Давайте не забывать: жизненная сила может оставить нас полностью – как покинула она динозавров – и за несколько миллионов лет создать более мудрое существо. Наш удел – служить высшему организму, часть которого мы составляем. Мы должны уважать жизнь и растить в себе истинного человека, потому что таким образом мы развиваем в себе нечто от Геи".
Анжелан вскинула руки:
– Хватит! – и расхохоталась. – Для меня это слишком мудрено.
Фейлис закрыла книгу, потянулась к вину.
– Думаю, даже надеюсь, что вы согласитесь со мной: это не просто нагромождение языческих суеверий, – проговорила она.
– Да, конечно. Философия впечатляющая: однако, увы, кажется не для меня.
– Хм-м, ее принимали самые разные люди. Конечно, не многие из них разбирались во всех тонкостях и не все схватывали сразу.
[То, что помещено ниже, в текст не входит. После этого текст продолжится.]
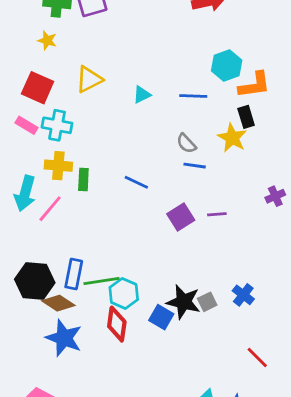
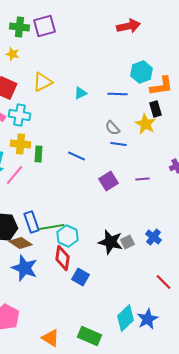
purple line: (217, 214) -> (142, 179), moved
blue rectangle: (74, 274) -> (32, 222), turned -30
blue square: (161, 317) -> (80, 277), moved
Сложно по-настоящему понять ее глубины.
– Ну, вы такая усидчивая… наверное, я кажусь вам легкомысленной.
– Ах нет…
– А я не претендую на глубину. Мне нравится наслаждаться собой. Что еще может нас порадовать в жизни? – И быстро добавила:
– Да, дорогая, вы рассказали мне о том, что у вас есть… для интеллекта. Но разве вам не хочется иногда развлечься?
Фейлис закусила губу.
– Случается, иногда.
Анжелан сочувственно качнула головой.
– Но, увы, не так уж часто? Вашего мужа все время нет дома – дела, но у вас нет никого, а друзья чересчур невнимательны… – Улыбка сделалась кислой. – Кроме того, и Скайгольм разочаровал вас. Во всяком случае, я могу это сказать о себе. Спортивные занятия в гимнастическом зале меня не развлекают. Театры, концерты и лекции надоели. Танцы и другие общественные увеселения здесь не приняты. Медитировать о многих вещах истории, окружающих нас… Ха!
Фейлис слабо улыбнулась:
– Мне нравится ваша откровенность.
Анжелан перегнулась через стол и прикоснулась к руке хозяйки.
– Ну что ж, мы с Жоуеном можем развлечь вас, пока мы еще не уехали. А вы в свой черед – нас. Все, что я читала в газетах или слыхала об Иерне, свидетельствует, что он человек веселый, когда хочет этого. А когда вы сможете прийти?
– Мне надо будет спросить его; надеюсь, достаточно скоро.
– Хорошо. Я отлично готовлю даже на этой жалкой плите, поэтому нагуливайте аппетит. А потом… у меня есть проигрыватель – я прихватила его сюда. У меня есть необычайные пластинки. Вы не слыхали Балеарский ансамбль? Суперэротика. Особенно если накуриться… Не глядите на меня с таким осуждением. Если вы не хотите, мы не станем настаивать, но марихуана – не для грубой неотесанной деревенщины.
Молодежь в Кланах нередко пользуется ею – во всяком случае, в моем кругу – и ничего плохого ни с кем не случилось.
– Не хотите ли еще вина?
Обе женщины расставались чуточку навеселе. У двери Анжелан проговорила:
– Хочу еще сказать, дорогая, ваш муж стал моим героем с того самого дня, когда случился тот страшный ураган… Не позволите ли вы мне одолжить его у вас? Одна моя знакомая утверждает, что в постели он – просто чудо.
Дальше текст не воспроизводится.